Agentic AI Workflows for SRE / DevOps

There have been several posts about AI SRE solutions being deployed in a "fire and forget" manner, even for complex setups. One post that tested this idea is from the Clickhouse team. They concluded that "Models are not ready" and needed guidance throughout the process. But is this expecting too much during the initial deployment phase? Many posts fall into the trap of thinking that starting with path-finding is the best deployment strategy. We believe that less is more for MCP tooling and that this tooling can provide the essential groundwork for Agentic AI workflows for SRE.

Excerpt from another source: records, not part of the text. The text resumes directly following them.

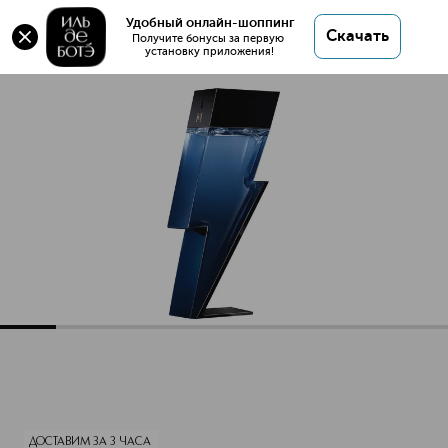
Оригинал 💯 BAD BOY COBALT Парфюмерная
Удобный онлайн-шоппинг
Скачать
вода купить в интернет магазине ИЛЬ ДЕ БОТЭ с
Получите бонусы за первую 
установку приложения!
доставкой.
BAD BOY COBALT Парфюмерная вода
Описание
Характеристики
ДОСТАВИМ ЗА 3 ЧАСА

Data and Systems Discovery

The most important step is creating a map of what exists and how everything interacts. For us, this begins with discovering tables, namespaces, components, and how services call each other. We use specialized "template queries" to guide the model accurately. Sampling can significantly limit the ability to effectively perform data discovery.

“Path-finding” Guidance

Deep dive investigations should be conducted one at a time, in isolation. A common mistake many AI SRE solutions make is getting stuck in the wrong context and overlooking important components and interactions. We enhance this process by offering path-finding expertise to the agent.

Incident Documentation Format

Finally, summaries, findings, and trends must be documented in a proper format for future agent runs.

An open, robust, and well-connected AI SRE

Our core belief, supported by our design partners, is that an AI SRE should first be liberated from rigid tools. This begins by using standard data formats like OTel and creating strong tool layers with MCP.